Personal information
- Full name: Jonathan Nicholas Perry
- Born: 29 December 1965 (age 60) Frimley, Surrey, England
- Batting: Right-handed
- Bowling: Right-arm medium

Domestic team information
- 1987–1988: Cambridge University

Career statistics
| Competition | FC |
| Matches | 11 |
| Runs scored | 104 |
| Batting average | 9.45 |
| 100s/50s | 0/0 |
| Top score | 26 |
| Balls bowled | 1,745 |
| Wickets | 18 |
| Bowling average | 46.44 |
| 5 wickets in innings | 0 |
| 10 wickets in match | 0 |
| Best bowling | 3/56 |
| Catches/stumpings | 4/0 |
- Source: CricketArchive, 8 March 2009

= Jonathan Perry (cricketer) =

English cricketer

Jonathan Nicholas Perry (born 29 December 1965 in Frimley, Surrey) is a former English cricketer who played 11 first-class matches in 1987 and 1988. Ten of these games were for Cambridge University, with the other coming for the combined Oxford and Cambridge Universities side.

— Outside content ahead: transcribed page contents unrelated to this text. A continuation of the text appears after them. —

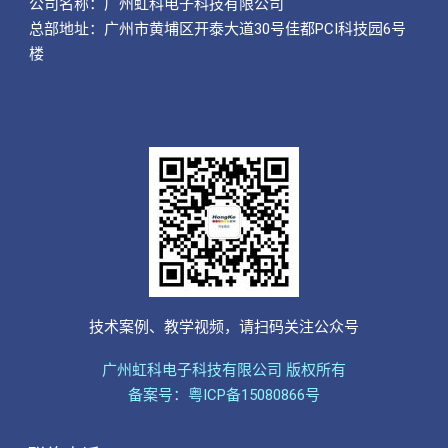
公司名称：
广州虹科电子科技有限公司
总部地址：广州市黄埔区开泰大道30号佳都PCI科技园6号
楼
技术案例、教学视频，请扫码关注公众号
广州虹科电子科技有限公司 版权所有
备案号：粤ICP备15080866号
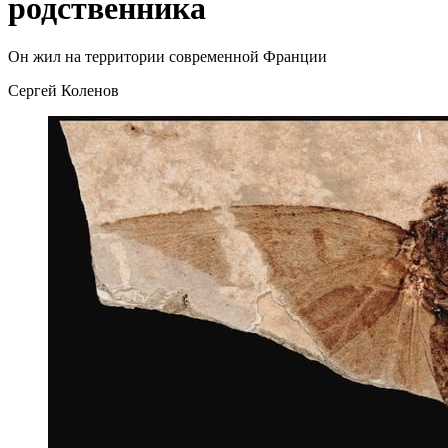
родственника
Он жил на территории современной Франции
Сергей Коленов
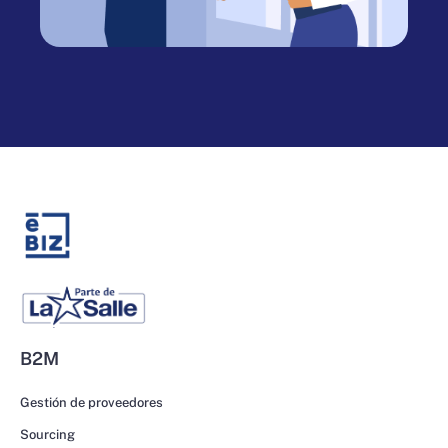
B2M
Gestión de proveedores
Sourcing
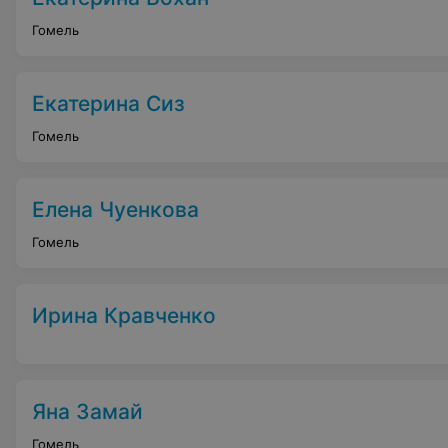
Гомель
Екатерина Сиз
Гомель
Елена Чуенкова
Гомель
Ирина Кравченко
Яна Замай
Гомель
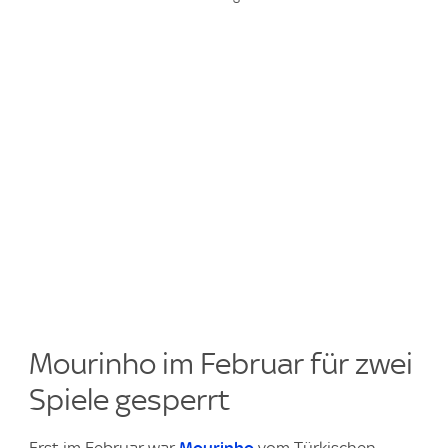
Mourinho im Februar für zwei
Spiele gesperrt
Erst im Februar war
Mourinho
vom Türkischen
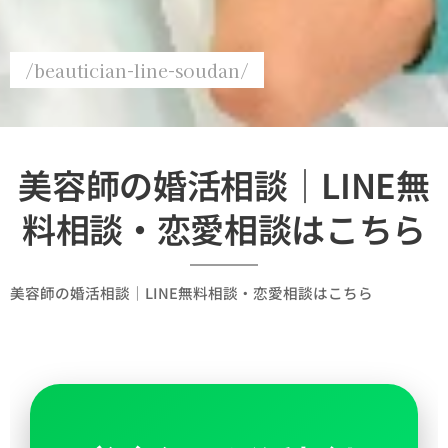
/beautician-line-soudan/
美容師の婚活相談｜LINE無
料相談・恋愛相談はこちら
美容師の婚活相談｜LINE無料相談・恋愛相談はこちら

Perry made his debut for Cambridge against Lancashire at Fenner's in April 1987, taking four wickets in the match including 3/73 in the first innings.
He bettered this with 3/56 (his career best) against Surrey in his next game.
His only other three-wicket haul was also against Surrey, 3/72 in June 1988,
although he did manage four wickets in a non-first-class game for Oxford and Cambridge Universities against the West Indians later that month.

Perry is the great-grandson of Warwickshire captain and England and British Lions rugby union international J. F. Byrne.